AVT Question: Please share how technologies are helping to reshape the workplace and create user-friendly environments.
Thought Leader: Joel Mulpeter, Director of Product Marketing at Crestron
As Crestron’s Brad Hintze noted in a recent edition of our magazine, Smarter Spaces, “Following years of chasing a perfected hybrid working model, many organizations are now considering mandatory office attendance. For many, it’s a major change as many employees who have built their recent work lives around remote and semi-remote or hybrid working will eventually be required to attend the office full time in the near term.”
We’d already begun to consider this trend—when an employee is required to split their time between home and headquarters, making the transition as frictionless as possible and keeping the in-person experience as engaging and productive as the remote office become top priorities.
Visual AI programs can go a long way toward ensuring that cameras are always attuned to a speaker or presenter, but thoughtful design, including changing the room orientation and implementing curved or trapezoidal conference tables, can help guarantee the best results." —Joel Mulpeter, Director of Product Marketing at Crestron
We had written about this in a previous edition of Smarter Spaces: “Designers are rethinking traditional paradigms to create hybrid conference rooms that work for everyone—in person and remote—which means designing for the camera as much as the people in the room. It also means rethinking that rectangle. We have to design so everyone has eye-to-eye contact with remote participants and any displayed content. But we can’t lose what we know about in-room collaboration that works, which includes everyone in the room being able to see one another as well.”

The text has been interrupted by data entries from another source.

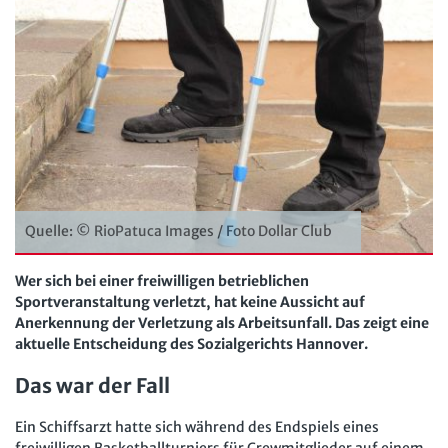
Personalratsarbeit
Arbeit in der JAV
SBV
Personalvertretungsrecht
Arbeit in der SBV
MAV
TVöD | TV-L
Arbeit in der MAV
Bücher
Arbeitsschutz
Zeitschriften
Beschäftigtendatenschutz
Arbeitsrecht im Betrieb
Fachmodule
Lexikon
Quelle: © RioPatuca Images / Foto Dollar Club
Der Personalrat
Betriebsratswissen online
Software
Computer und Arbeit
Beschäftigtendatenschutz online
Wer sich bei einer freiwilligen betrieblichen
Newsletter
Sportveranstaltung verletzt, hat keine Aussicht auf
Gute Arbeit
Personalratswissen online
Anerkennung der Verletzung als Arbeitsunfall. Das zeigt eine
Bund SHOP
Betriebsrat und Mitbestimmung
aktuelle Entscheidung des Sozialgerichts Hannover.
Schwerbehindertenrecht online
Abo
Arbeitsschutz und Mitbestimmung
Das war der Fall
Arbeitszeit online
mein Bund-Online
Schwerbehindertenrecht und Inklusion
KI-Praxis Arbeitsrecht online
Ein Schiffsarzt hatte sich während des Endspiels eines
freiwilligen Basketballturniers für Crewmitglieder auf einem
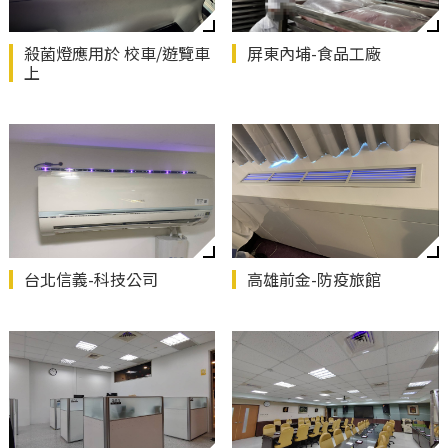
殺菌燈應用於 校車/遊覽車
屏東內埔-食品工廠
上
台北信義-科技公司
高雄前金-防疫旅館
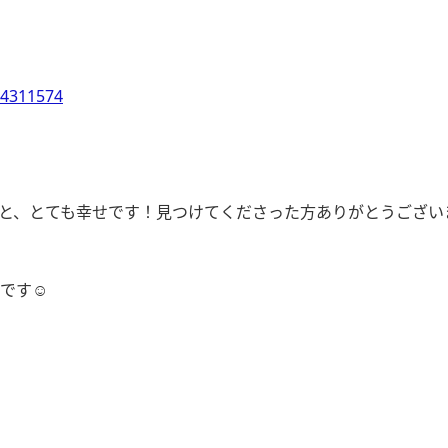
54311574
と、とても幸せです！見つけてくださった方ありがとうござい
です☺︎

Visual AI programs can go a long way toward ensuring that cameras are always attuned to a speaker or presenter, but thoughtful design, including changing the room orientation and implementing curved or trapezoidal conference tables, can help guarantee the best results. It’s also vital to ensure the right lighting and shading solutions are deployed, and that user interfaces are designed to be as intuitive as possible.
All of this demands that integrators work closely with the team designing the physical office. That’s why it’s so important to involve a technology professional early in the design process and facilitate discussions with end users in order to bring the right technology into the mix.